La marche est partie le 15 octobre 1983 de la cité de La Cayolle, dans les quartiers Nord de Marseille, là où un gamin de 13 ans avait été tué. Elle a commencé dans une relative indifférence, mais, peu à peu, les marcheurs parviennent à attirer l'attention grâce au soutien de radios "libres" d'origine associative, Radio Gazelle à Marseille, Radio Soleil et Radio Beur à Paris, qui suivent leur périple. Les mairies s'ouvrent après le crime raciste du train Bordeaux-Vintimille au cours duquel un passager maghrébin a été défenestré par des candidats à l'engagement dans la Légion étrangère, le 18 novembre. Le 20 novembre, Georgina Dufoix, secrétaire d'État à la Famille, apporte le soutien du gouvernement. À travers le pays, les jeunes issus de l'immigration mais aussi de nombreux Français venus de toutes les régions, rejoignent les marcheurs. On voit sur le reportage des banderoles indiquant les villes de provenance (Marseille et Avignon pour la Provence). Soutenus par une partie de l'extrême gauche et de la gauche, les marcheurs arrivent à Paris le 3 décembre. Ils sont alors accompagnés par plusieurs dizaines de milliers de personnes - 100 000, dit-on - dans une ambiance de fête. Les marcheurs sont reçus ce même jour à l'Élysée par le président de la République, François Mitterrand. La Marche est devenue un événement politique historique.

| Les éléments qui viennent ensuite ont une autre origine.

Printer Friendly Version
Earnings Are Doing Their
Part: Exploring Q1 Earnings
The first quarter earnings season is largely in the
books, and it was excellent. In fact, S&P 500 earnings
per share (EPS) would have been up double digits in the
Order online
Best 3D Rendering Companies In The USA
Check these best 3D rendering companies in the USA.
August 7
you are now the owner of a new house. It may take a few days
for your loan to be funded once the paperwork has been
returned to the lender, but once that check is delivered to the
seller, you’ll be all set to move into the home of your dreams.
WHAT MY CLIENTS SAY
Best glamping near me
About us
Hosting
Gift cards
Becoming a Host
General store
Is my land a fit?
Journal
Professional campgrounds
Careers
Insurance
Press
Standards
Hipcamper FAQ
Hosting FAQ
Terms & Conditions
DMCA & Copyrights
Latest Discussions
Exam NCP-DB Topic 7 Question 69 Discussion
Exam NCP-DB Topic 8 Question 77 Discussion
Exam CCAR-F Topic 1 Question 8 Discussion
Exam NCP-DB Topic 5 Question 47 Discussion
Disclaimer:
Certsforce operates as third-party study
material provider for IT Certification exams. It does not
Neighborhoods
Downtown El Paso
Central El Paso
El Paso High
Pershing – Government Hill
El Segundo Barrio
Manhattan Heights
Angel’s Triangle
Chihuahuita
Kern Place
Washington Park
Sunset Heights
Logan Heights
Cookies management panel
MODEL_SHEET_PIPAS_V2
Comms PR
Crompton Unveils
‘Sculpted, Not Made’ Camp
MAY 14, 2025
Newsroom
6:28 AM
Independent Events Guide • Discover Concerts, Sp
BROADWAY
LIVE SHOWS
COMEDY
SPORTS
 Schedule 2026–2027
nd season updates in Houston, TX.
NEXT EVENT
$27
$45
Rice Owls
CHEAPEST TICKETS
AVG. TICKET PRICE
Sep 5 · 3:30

Cette marche marque une étape dans l'émergence du groupe social des enfants d'immigrés - ceux que l'on commence à appeler les "beurs" - qui refusent le racisme dont ils s'estiment victimes et qui rejettent la soumission qui paraît caractériser la génération de leurs parents. Cette prise de conscience a été très largement suscitée par les flambées xénophobes que le pays a connues depuis vingt ans et par l'instrumentalisation de la peur des immigrés par certaines forces politiques, alors que le Front national est encore dans les limbes. La jeune marseillaise interviewée est représentative de cette génération qui espère une reconnaissance.

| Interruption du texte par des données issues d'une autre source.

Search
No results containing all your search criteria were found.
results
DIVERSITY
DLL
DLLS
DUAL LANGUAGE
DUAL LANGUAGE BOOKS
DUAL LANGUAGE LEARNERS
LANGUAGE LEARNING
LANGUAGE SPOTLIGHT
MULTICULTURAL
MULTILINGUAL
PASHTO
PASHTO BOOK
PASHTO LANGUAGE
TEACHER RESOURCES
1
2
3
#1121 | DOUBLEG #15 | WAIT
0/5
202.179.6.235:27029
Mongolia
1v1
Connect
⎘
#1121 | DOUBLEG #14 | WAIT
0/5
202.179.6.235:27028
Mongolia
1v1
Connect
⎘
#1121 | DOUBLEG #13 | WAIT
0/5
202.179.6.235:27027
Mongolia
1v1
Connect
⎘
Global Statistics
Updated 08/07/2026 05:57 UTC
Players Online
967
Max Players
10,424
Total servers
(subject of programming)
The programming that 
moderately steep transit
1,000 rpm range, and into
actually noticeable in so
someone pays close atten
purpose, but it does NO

Désormais, les Beurs ont acquis une visibilité. Ils ne sont plus seulement les enfants d'immigrés invisibles, mais bien des acteurs à part entière de la société française, que vont représenter des organisations comme SOS Racisme, créée dans la foulée de la marche en 1984. La "Marche pour l'égalité et contre le racisme" devient alors la "Marche des beurs". Mais beaucoup de militants récusent cette substitution réductrice, ainsi Samia Ghali, vice-présidente du Conseil régional, devenue en 2008 maire du 8e secteur et sénatrice des Bouches-du-Rhône (PS). Pour elle, qui avait 16 ans à l'époque et qui est allé à Paris pour la première fois à cette occasion, "on a crié haut et fort qu'on existait, mais le terme beur, des expressions comme "jeunes issus de l'immigration", nous ont cantonnés dans un rôle, renvoyés à une appartenance communautaire". Quoi qu'il en soit, il y a bien eu un avant et un après la "Marche pour l'égalité".
Bibliographie :
Yvan Gastaud, L'immigration et l'opinion en France sous la Ve République, Paris, Le Seuil, 2000.
Patrick Weil, la France et ses étrangers, Paris, Gallimard-Folio, 1991.